In the post-processing apparatus 2, the sheet feeder 110 which has the 1st sheet feed tray 111 and the 2nd sheet feed tray 112, and the fixed sheet ejection tray 113 are arranged on the upper part of the apparatus. In the middle part, the punch section 120 which is a punching device, the shift section 130 which is a shifting device to shift the sheet P in the width direction, and the discharge roller 201 which discharges a sheet or the like towards the elevation type sheet ejecting section 180 are arranged. In the lower part, a stapling section 150 which is a stapling device, a folding process section 160 which is a folding device, and a stacker 170 which accumulates sheets temporarily, are arranged along the same inclined plane. Moreover, on the left-hand side of the post-processing apparatus 2 in the figure, the elevation type sheet ejecting section 180 which has the elevation type sheet ejection tray 181 and the aligning section 182, the sheet placement unit 115 relating to the present invention which accumulates the sheet bundle to which the folding process has been carried out are arranged.

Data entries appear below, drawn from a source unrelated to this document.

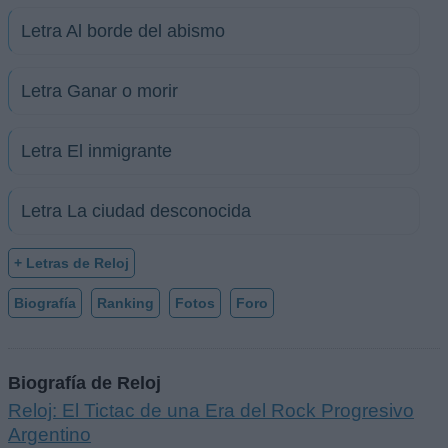
Letra Al borde del abismo
Letra Ganar o morir
Letra El inmigrante
Letra La ciudad desconocida
+ Letras de Reloj
Biografía
Ranking
Fotos
Foro
Biografía de Reloj
Reloj: El Tictac de una Era del Rock Progresivo
Argentino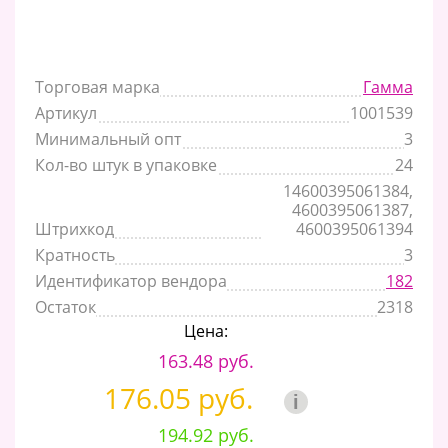
Торговая марка
Гамма
Артикул
1001539
Минимальный опт
3
Кол-во штук в упаковке
24
14600395061384,
4600395061387,
Штрихкод
4600395061394
Кратность
3
Идентификатор вендора
182
Остаток
2318
Цена:
163.48 руб.
176.05 руб.
i
194.92 руб.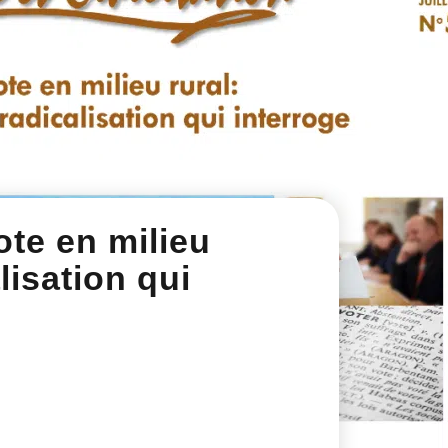
vote en milieu
lisation qui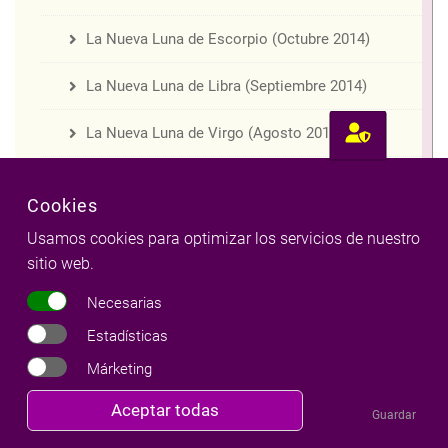
La Nueva Luna de Escorpio (Octubre 2014)
La Nueva Luna de Libra (Septiembre 2014)
La Nueva Luna de Virgo (Agosto 2014)
La Nueva Luna de Leo (Julio 2014)
Cookies
La Nueva Luna de Cáncer (Junio 2014)
Usamos cookies para optimizar los servicios de nuestro
sitio web.
La Nueva Luna de Géminis (Mayo 2014)
Necesarias
La Nueva Luna de Tauro (Abril 2014)
Estadísticas
La Nueva Luna de Aries (Marzo 2014)
Márketing
Revocar
Aceptar todas
La Nueva Luna de Piscis (Marzo 2014)
Guardar
consentimiento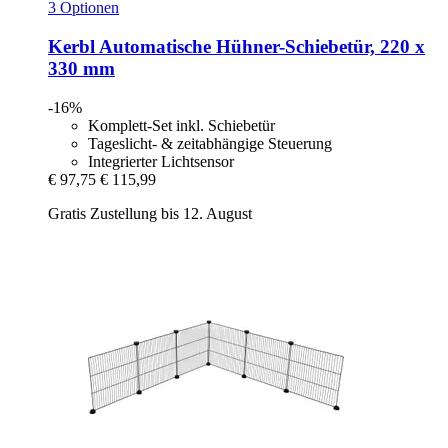
3 Optionen
Kerbl
Automatische Hühner-​Schiebetür, 220 x
330 mm
-16%
Komplett-Set inkl. Schiebetür
Tageslicht- & zeitabhängige Steuerung
Integrierter Lichtsensor
€ 97,75
€ 115,99
Gratis Zustellung bis 12. August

In addition, the elevation type sheet ejection tray 181 is movable vertically in the figure by the sheet ejection tray moving section 140 which moves the elevation type sheet ejection tray 181 parallel to the accumulation direction of sheets (up and down directions in the figure). The aligning section 182 has a pair of aligning plates 184 which urges the ends of a sheet to the width direction, a pair of width direction drive units 185 which move a pair of aligning plates 184 to the width direction, and the turning drive unit 187 which swings a pair of aligning plates 184 around a rotating shaft 186. Then, when the pair of aligning plates 184 performs alignment, displacement of a prescribed distance of them in the opposite direction to each other is made by the pair of width direction drive units 185 to urge the sheet so that a sheet may be nipped from both sides in the width direction. Further, at the time of the shift operation, displacement of a prescribed distance of them is made in the same direction, and aligning of the sheet can be carried out at the location after the displacement, namely, the location to which the sheet has shifted. Furthermore, at the time of the shift operation, the turning drive unit 187 swings a pair of aligning plates 184 around the rotating shaft 186 clockwise to make the lower edges of the aligning plates evacuate upward from the uppermost sheet surface, and swings the aligning plates 184 counterclockwise, and makes them lower.

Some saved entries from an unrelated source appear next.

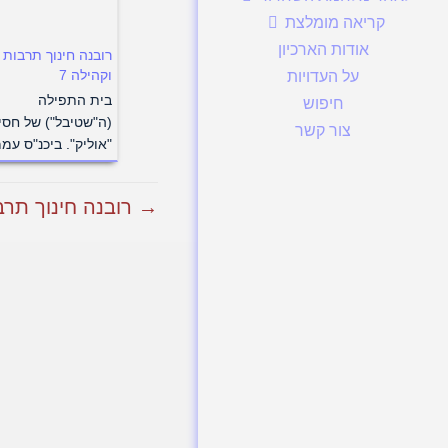
קריאה מומלצת
אודות הארכיון
רובנה חינוך תרבות
וקהילה 7
על העדויות
בית התפילה
חיפוש
(ה"שטיבל") של חסי
צור קשר
"אוליק". ביכנ"ס עמ
→ רובנה חינוך תרבו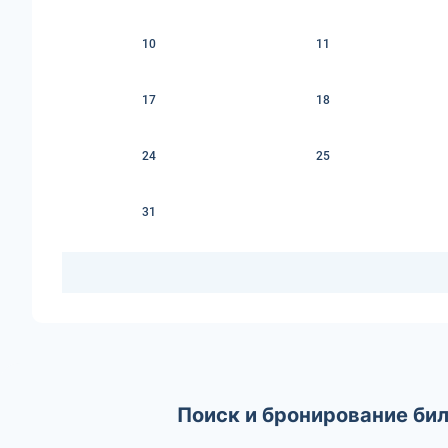
10
11
17
18
24
25
31
Поиск и бронирование би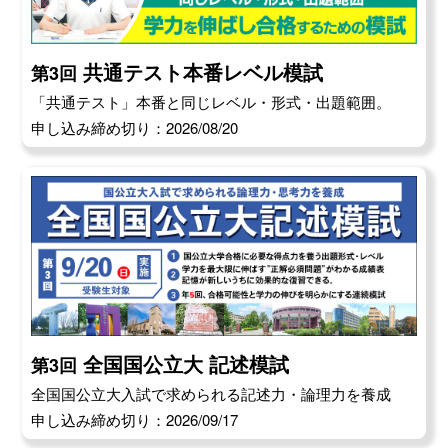
共通テスト本番レベル模試
第3回
「共通テスト」本番と同じレベル・形式・出題範囲。
申し込み締め切り：2026/08/20
全国国公立大 記述模試
第3回
全国国公立大入試で求められる記述力・論理力を養成
申し込み締め切り：2026/09/17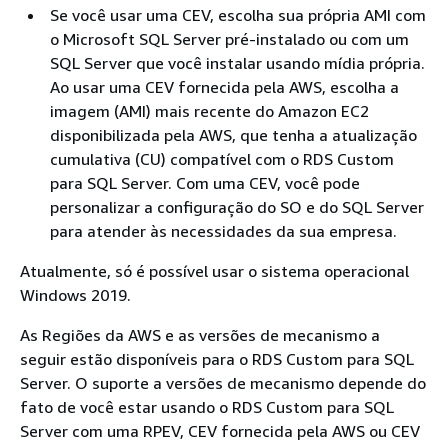
Se você usar uma CEV, escolha sua própria AMI com
o Microsoft SQL Server pré-instalado ou com um
SQL Server que você instalar usando mídia própria.
Ao usar uma CEV fornecida pela AWS, escolha a
imagem (AMI) mais recente do Amazon EC2
disponibilizada pela AWS, que tenha a atualização
cumulativa (CU) compatível com o RDS Custom
para SQL Server. Com uma CEV, você pode
personalizar a configuração do SO e do SQL Server
para atender às necessidades da sua empresa.
Atualmente, só é possível usar o sistema operacional
Windows 2019.
As Regiões da AWS e as versões de mecanismo a
seguir estão disponíveis para o RDS Custom para SQL
Server. O suporte a versões de mecanismo depende do
fato de você estar usando o RDS Custom para SQL
Server com uma RPEV, CEV fornecida pela AWS ou CEV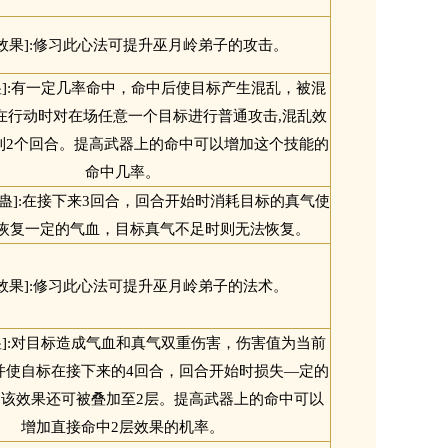
[效果]:修习此心法可提升巫月岭弟子的攻击。
蛊]:有一定几率命中，命中后使目标产生混乱，被混
在行动时对在场任意一个目标进行普通攻击,混乱效
到2个回合。提高武器上的命中可以增加这个技能的
命中几率。
虫蛊]:在接下来3回合，回合开始时消耗目标的真气使
恢复一定的气血，目标真气不足时则无法恢复。
[效果]:修习此心法可提升巫月岭弟子的法术。
蛊]:对目标造成气血和真气双重伤害，伤害值为当前
，并使自标在接下来的4回合，回合开始时损失―定的
,该效果还可被叠加至2层。提高武器上的命中可以
增加直接命中2层效果的机率。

As described above, the aligning process of the aligning plates is made possible by carrying out a reciprocation movement of a prescribed distance of the pair of aligning plates 184 in the direction opposite to each other by the pair of width direction drive units 185. Moreover, shift processing of the aligning member is carried out by carrying out displacement of a prescribed distance of the pair of aligning plates 184 to the same direction by the pair of width direction drive units 185, and swinging the pair of aligning plates 184 clockwise and a counterclockwise by the turning drive unit 187.

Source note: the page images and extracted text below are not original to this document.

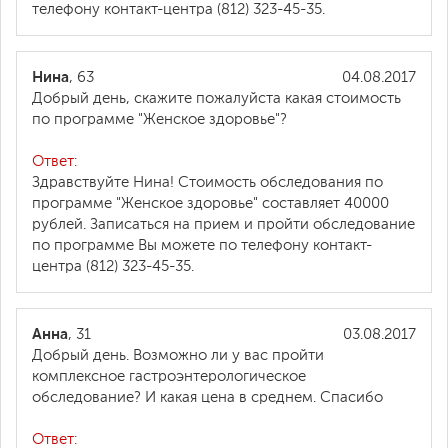
телефону контакт-центра (812) 323-45-35.
Нина
, 63
04.08.2017
Добрый день, скажите пожалуйста какая стоимость
по программе "Женское здоровье"?
Ответ:
Здравствуйте Нина! Стоимость обследования по
программе "Женское здоровье" составляет 40000
рублей. Записаться на прием и пройти обследование
по программе Вы можете по телефону контакт-
центра (812) 323-45-35.
Анна
, 31
03.08.2017
Добрый день. Возможно ли у вас пройти
комплексное гастроэнтерологическое
обследование? И какая цена в среднем. Спасибо
Ответ: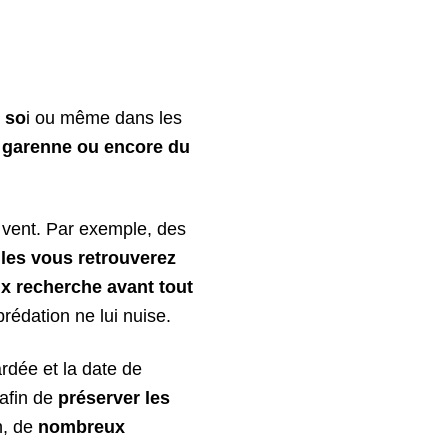
t so
i ou même dans les
e garenne ou encore du
du vent. Par exemple, des
les vous retrouverez
ix recherche avant tout
prédation ne lui nuise.
ardée et la date de
afin de
préserver les
n, de
nombreux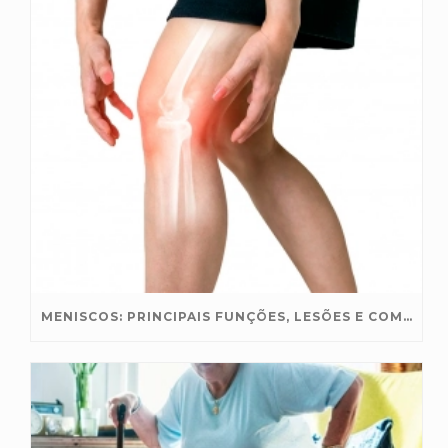
MENISCOS: PRINCIPAIS FUNÇÕES, LESÕES E COMO PROTEGER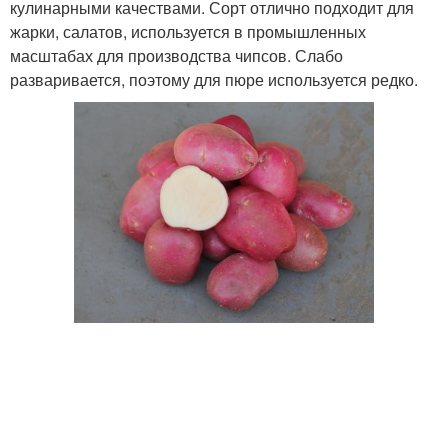
кулинарными качествами. Сорт отлично подходит для
жарки, салатов, используется в промышленных
масштабах для производства чипсов. Слабо
разваривается, поэтому для пюре используется редко.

The sheet P to which fixing treatment has been carried out in the image forming apparatus 3 is sent into the receiving section 200.

When the punching process is set, the sheet P sent into the receiving section 200, a punch hole is made in the punch section 120, and the sheet P is conveyed toward the switching gate G2. When the ejection to the fixed sheet ejection tray 113 is set up, the switching gate G2 opens the transportation route to the fixed sheet ejection tray 113, sends the sheet P into the 1st conveyance path (1), and allow the sheet P to travel towards the fixed sheet ejection tray 113, to be discharged to the fixed sheet ejection tray 113. When a shift process is set, the switching gate G2 opens the transportation route to the shift section 130, sends the sheet P into the 2nd conveyance path (2) to be conveyed towards the shift section 130. In the shift section 130, a shift is carried out toward the right or left of the width direction of the sheet P for a predetermined quantity for every predetermined number of sheets, and the sheet P is conveyed towards the elevation type sheet ejection tray 181. This predetermined quantity and direction correspond to the shift amount and direction of the aligning plates 184.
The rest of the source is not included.